Introduction
Oracle Cloud Infrastructure (OCI) Generative AI brings advanced text summarization and content generation capabilities. Pairing OCI Generative AI with Oracle Integration enables organizations to automate workflows that enable automation of text summarization, dynamic content creation, and much more.
OCI Generative AI comes with models from Cohere and Meta.
- Cohere Command R: Command R is suited for various applications, including text generation, summarization, translation, and text-based classification.
- Cohere Command R+: Command R+, is designed for more complex language tasks that require deeper understanding and nuance, such as text generation, question-answering, sentiment analysis, and information retrieval.
- Cohere Embed: These English and multilingual embedding models (v3) convert text to vector embeddings representation.
- Meta Llama 3.1: Llama 3.1 models have 128K context window and support for eight languages. It supports fine-tuning using the low-rank adaptation (LoRA) method.
- Meta Llama 3.2: Multimodal support allows these models to achieve image-based use cases, such as summarizing charts and graphs and writing captions for images and figures. Additionally, Llama 3.2 models provide multilingual capabilities, supporting text-only queries in eight different languages.
In this blog, we will use the Cohere Command R model for text summarization.
Steps
1. In Oracle Integration, create a REST adapter Connection.
- Set the Name as
submitTextToSummarize. - Assign the Role as
Trigger.

2. Create another connection to connect to the OCI Generative Service.
- Set the Name as C
onnectToGenAI. - Assign the Role as
Trigger&Invoke. - Use the inference endpoint URL of the OCI Generative AI service as the Connection URL.
- Choose
OCI Signature Version 1as the Security Policy. - You’ll need to provide the Tenancy OCID, User OCID, Private Key, and Fingerprint to connect using OCI Signature: For further guidance, refer to the detailed instructions here.

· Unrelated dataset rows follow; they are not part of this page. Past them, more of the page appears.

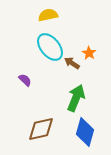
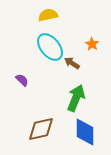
orange star: moved 3 px right, 9 px up
purple semicircle: moved 3 px left
blue diamond: rotated 16 degrees counterclockwise
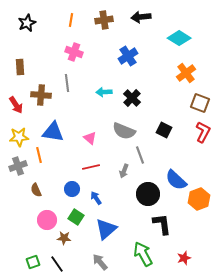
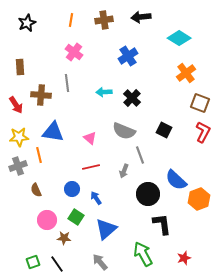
pink cross at (74, 52): rotated 18 degrees clockwise
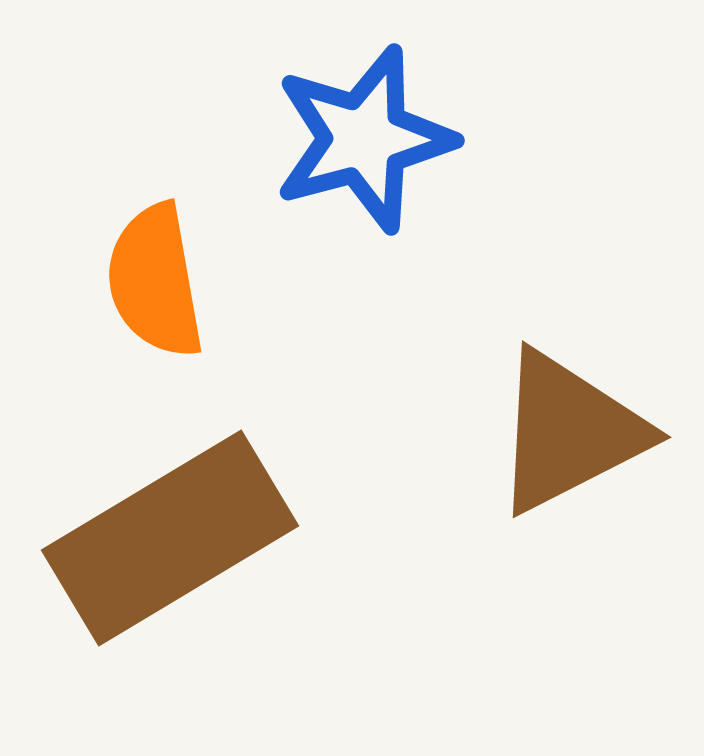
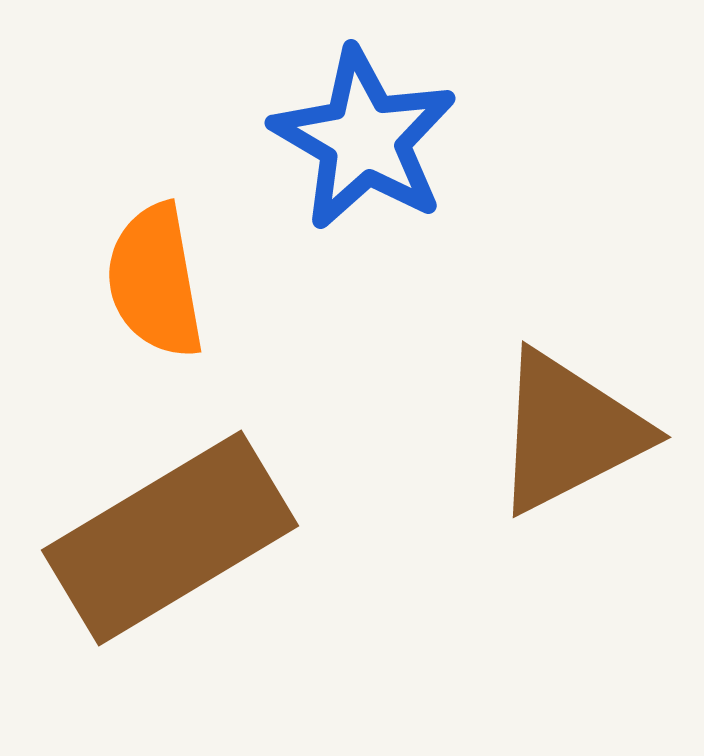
blue star: rotated 27 degrees counterclockwise
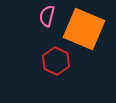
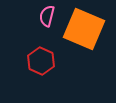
red hexagon: moved 15 px left
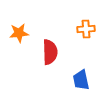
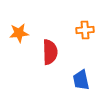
orange cross: moved 1 px left, 1 px down
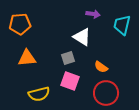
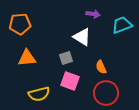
cyan trapezoid: rotated 55 degrees clockwise
gray square: moved 2 px left
orange semicircle: rotated 32 degrees clockwise
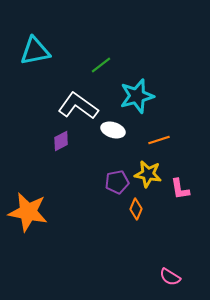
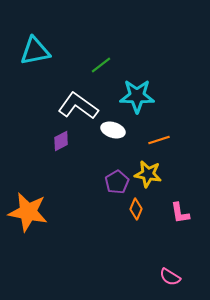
cyan star: rotated 16 degrees clockwise
purple pentagon: rotated 20 degrees counterclockwise
pink L-shape: moved 24 px down
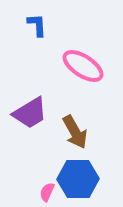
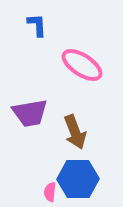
pink ellipse: moved 1 px left, 1 px up
purple trapezoid: rotated 21 degrees clockwise
brown arrow: rotated 8 degrees clockwise
pink semicircle: moved 3 px right; rotated 18 degrees counterclockwise
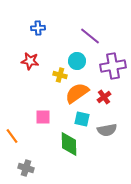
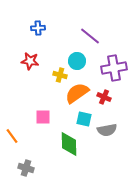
purple cross: moved 1 px right, 2 px down
red cross: rotated 32 degrees counterclockwise
cyan square: moved 2 px right
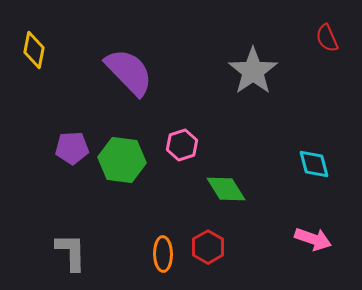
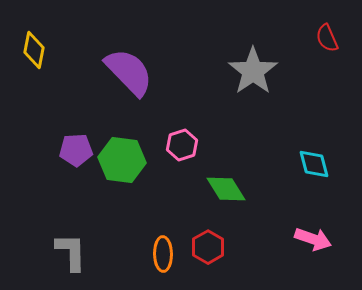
purple pentagon: moved 4 px right, 2 px down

3. Now, let’s create an integration using the two connections we’ve set up.
The integration, once completed, will be structured as shown below.

The steps to create this integration are outlined below:
3.1: Start by creating a new integration and select submitTextToSummarize as the trigger for the integration.
3.2: Next, configure the properties for submitTextToSummarize as shown below.

Enter a request and response sample payload. These sample payloads define the input and output formats for the integration.
The request contains the text to be summarized, and the response contains the summarized text generated by OCI Generative AI.
Add JSON sample request payload as shown below:
{
"inputText" : "this is the text to summarize"
}
Add sample response JSON payload as shown below:
{
"textSummary" : "summarized text from gen AI"
}
3.3: Next, add an Invoke Action in the integration, selecting the Connection, connectToGenAI created earlier.
Configure its properties as shown below.

The sample JSON request payload is shown below. The structure of the request JSON is derived using the CohereChatRequest reference.
{
"compartmentId" : "ocid1.compartment.oc1.ID",
"servingMode" : {
"modelId" : "cohere.command-r-08-2024",
"servingType" : "ON_DEMAND"
},
"chatRequest" : {
"message" : "Summarize this text.....",
"maxTokens" : 600,
"apiFormat" : "COHERE",
"frequencyPenalty" : 1.0,
"presencePenalty" : 0,
"temperature" : 0.2,
"topP" : 0,
"topK" : 1
}
}
The response json from OCI Generative AI will look like below. This is obtained from the ChatResponse format reference. Add this as the sample response JSON payload.
{
"modelId" : "",
"modelVersion" : "modelVersion",
"chatResponse" : {
"apiFormat" : "",
"text" : ""
}
}
3.4: Configure the Map SummarizeText as shown below.
Set the Model Id to specify the model you want to use for summarization. For instance, use "cohere.command-r-08-2024"
Set Serving Type as "ON_DEMAND".
Set the API Format to "COHERE".
Enter appropriate values for Frequency Penalty, Top P, Top K, Temperature, etc.
To summarize a text, start with the temperature set to 0. A high temperature encourages the model to produce creative text, which might also include hallucinations and factually incorrect information.

3.5: Configure the Map submitTextToSummarize by connecting Chat Response from Source to Text Summary in Target.

4. Now that integration is configured, it’s time to run the integration and provide a sample input for summarization. For this, you will send an input payload with clear instructions to the model on what to do (i.e., summarize the provided text). You will get the summarized text as the output.

Conclusion
I hope this blog has given you an idea of how to use Oracle Integration to connect with an OCI Generative AI endpoint. You can enhance this by adding business flows and APIs to the integration. This allows you to provide business context as input to the LLM, making it an active part of your business processes.